What needs to be done —
The full listing is to be written out again, unchanged.

--------------------

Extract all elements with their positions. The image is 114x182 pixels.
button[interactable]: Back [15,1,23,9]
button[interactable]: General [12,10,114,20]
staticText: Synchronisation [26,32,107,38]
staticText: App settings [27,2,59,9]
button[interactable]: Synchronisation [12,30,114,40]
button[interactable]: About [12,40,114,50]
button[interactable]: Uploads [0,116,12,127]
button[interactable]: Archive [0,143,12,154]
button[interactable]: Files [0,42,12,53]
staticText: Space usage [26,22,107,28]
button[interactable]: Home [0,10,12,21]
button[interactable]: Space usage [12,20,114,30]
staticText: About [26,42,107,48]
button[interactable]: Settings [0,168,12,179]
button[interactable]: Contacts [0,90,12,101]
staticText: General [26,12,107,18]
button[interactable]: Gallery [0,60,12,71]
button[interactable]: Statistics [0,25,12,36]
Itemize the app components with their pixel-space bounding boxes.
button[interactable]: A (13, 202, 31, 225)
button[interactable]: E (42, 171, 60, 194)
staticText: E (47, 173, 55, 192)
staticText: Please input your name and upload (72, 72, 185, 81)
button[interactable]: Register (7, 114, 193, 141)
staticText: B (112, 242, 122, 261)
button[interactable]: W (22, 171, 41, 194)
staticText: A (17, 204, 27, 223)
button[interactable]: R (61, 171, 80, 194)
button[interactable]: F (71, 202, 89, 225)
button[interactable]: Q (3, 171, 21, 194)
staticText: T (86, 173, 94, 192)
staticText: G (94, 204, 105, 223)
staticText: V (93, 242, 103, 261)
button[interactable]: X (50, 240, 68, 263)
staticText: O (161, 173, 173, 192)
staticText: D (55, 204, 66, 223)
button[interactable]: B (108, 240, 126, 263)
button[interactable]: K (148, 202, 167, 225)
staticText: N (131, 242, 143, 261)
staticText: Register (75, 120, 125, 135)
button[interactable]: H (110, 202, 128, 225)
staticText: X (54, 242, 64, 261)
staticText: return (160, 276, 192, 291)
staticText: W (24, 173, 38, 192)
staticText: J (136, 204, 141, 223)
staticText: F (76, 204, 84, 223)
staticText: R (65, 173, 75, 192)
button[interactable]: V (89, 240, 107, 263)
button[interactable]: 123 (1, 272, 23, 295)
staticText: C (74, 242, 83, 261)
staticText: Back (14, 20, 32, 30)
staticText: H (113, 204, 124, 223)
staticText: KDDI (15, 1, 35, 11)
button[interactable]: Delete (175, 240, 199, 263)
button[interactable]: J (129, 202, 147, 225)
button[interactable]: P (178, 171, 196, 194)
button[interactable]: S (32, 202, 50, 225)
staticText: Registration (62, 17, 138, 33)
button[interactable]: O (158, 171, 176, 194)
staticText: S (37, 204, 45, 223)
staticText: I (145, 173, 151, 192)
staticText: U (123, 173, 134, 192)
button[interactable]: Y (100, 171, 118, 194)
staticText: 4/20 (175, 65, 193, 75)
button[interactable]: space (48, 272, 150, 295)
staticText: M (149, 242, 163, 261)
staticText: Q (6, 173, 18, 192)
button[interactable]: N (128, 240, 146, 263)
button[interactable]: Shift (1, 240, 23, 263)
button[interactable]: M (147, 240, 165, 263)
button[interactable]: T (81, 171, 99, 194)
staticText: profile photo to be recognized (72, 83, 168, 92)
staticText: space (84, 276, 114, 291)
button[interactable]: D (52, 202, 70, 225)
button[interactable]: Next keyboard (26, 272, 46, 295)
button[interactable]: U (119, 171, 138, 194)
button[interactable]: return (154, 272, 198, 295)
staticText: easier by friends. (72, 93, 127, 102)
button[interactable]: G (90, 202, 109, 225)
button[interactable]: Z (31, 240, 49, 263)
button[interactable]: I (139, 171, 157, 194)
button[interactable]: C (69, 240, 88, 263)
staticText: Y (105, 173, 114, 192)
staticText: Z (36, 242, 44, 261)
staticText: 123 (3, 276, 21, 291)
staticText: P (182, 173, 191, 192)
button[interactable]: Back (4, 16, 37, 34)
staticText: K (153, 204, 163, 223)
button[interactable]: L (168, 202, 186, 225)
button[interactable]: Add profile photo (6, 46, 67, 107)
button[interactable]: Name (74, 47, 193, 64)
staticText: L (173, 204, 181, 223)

--------------------

Solution to the exercise —
Extract all elements with their positions. The image is 114x182 pixels.
button[interactable]: Back [15,1,23,9]
button[interactable]: General [12,10,114,20]
staticText: Synchronisation [26,32,107,38]
staticText: App settings [27,2,59,9]
button[interactable]: Synchronisation [12,30,114,40]
button[interactable]: About [12,40,114,50]
button[interactable]: Uploads [0,116,12,127]
button[interactable]: Archive [0,143,12,154]
button[interactable]: Files [0,42,12,53]
staticText: Space usage [26,22,107,28]
button[interactable]: Home [0,10,12,21]
button[interactable]: Space usage [12,20,114,30]
staticText: About [26,42,107,48]
button[interactable]: Settings [0,168,12,179]
button[interactable]: Contacts [0,90,12,101]
staticText: General [26,12,107,18]
button[interactable]: Gallery [0,60,12,71]
button[interactable]: Statistics [0,25,12,36]
Itemize the app components with their pixel-space bounding boxes.
button[interactable]: A (13, 202, 31, 225)
button[interactable]: E (42, 171, 60, 194)
staticText: E (47, 173, 55, 192)
staticText: Please input your name and upload (72, 72, 185, 81)
button[interactable]: Register (7, 114, 193, 141)
staticText: B (112, 242, 122, 261)
button[interactable]: W (22, 171, 41, 194)
staticText: A (17, 204, 27, 223)
button[interactable]: R (61, 171, 80, 194)
button[interactable]: F (71, 202, 89, 225)
button[interactable]: Q (3, 171, 21, 194)
staticText: T (86, 173, 94, 192)
staticText: G (94, 204, 105, 223)
staticText: V (93, 242, 103, 261)
button[interactable]: X (50, 240, 68, 263)
staticText: O (161, 173, 173, 192)
staticText: D (55, 204, 66, 223)
button[interactable]: B (108, 240, 126, 263)
button[interactable]: K (148, 202, 167, 225)
staticText: N (131, 242, 143, 261)
staticText: Register (75, 120, 125, 135)
button[interactable]: H (110, 202, 128, 225)
staticText: X (54, 242, 64, 261)
staticText: return (160, 276, 192, 291)
staticText: W (24, 173, 38, 192)
staticText: J (136, 204, 141, 223)
staticText: F (76, 204, 84, 223)
staticText: R (65, 173, 75, 192)
button[interactable]: V (89, 240, 107, 263)
button[interactable]: 123 (1, 272, 23, 295)
staticText: C (74, 242, 83, 261)
staticText: Back (14, 20, 32, 30)
staticText: H (113, 204, 124, 223)
staticText: KDDI (15, 1, 35, 11)
button[interactable]: Delete (175, 240, 199, 263)
button[interactable]: J (129, 202, 147, 225)
button[interactable]: P (178, 171, 196, 194)
button[interactable]: S (32, 202, 50, 225)
staticText: Registration (62, 17, 138, 33)
button[interactable]: O (158, 171, 176, 194)
staticText: S (37, 204, 45, 223)
staticText: I (145, 173, 151, 192)
staticText: U (123, 173, 134, 192)
button[interactable]: Y (100, 171, 118, 194)
staticText: 4/20 (175, 65, 193, 75)
button[interactable]: space (48, 272, 150, 295)
staticText: M (149, 242, 163, 261)
staticText: Q (6, 173, 18, 192)
button[interactable]: N (128, 240, 146, 263)
button[interactable]: Shift (1, 240, 23, 263)
button[interactable]: M (147, 240, 165, 263)
button[interactable]: T (81, 171, 99, 194)
staticText: profile photo to be recognized (72, 83, 168, 92)
staticText: space (84, 276, 114, 291)
button[interactable]: D (52, 202, 70, 225)
button[interactable]: Next keyboard (26, 272, 46, 295)
button[interactable]: U (119, 171, 138, 194)
button[interactable]: return (154, 272, 198, 295)
staticText: easier by friends. (72, 93, 127, 102)
button[interactable]: G (90, 202, 109, 225)
button[interactable]: Z (31, 240, 49, 263)
button[interactable]: I (139, 171, 157, 194)
button[interactable]: C (69, 240, 88, 263)
staticText: Y (105, 173, 114, 192)
staticText: Z (36, 242, 44, 261)
staticText: 123 (3, 276, 21, 291)
staticText: P (182, 173, 191, 192)
button[interactable]: Back (4, 16, 37, 34)
staticText: K (153, 204, 163, 223)
button[interactable]: L (168, 202, 186, 225)
button[interactable]: Add profile photo (6, 46, 67, 107)
button[interactable]: Name (74, 47, 193, 64)
staticText: L (173, 204, 181, 223)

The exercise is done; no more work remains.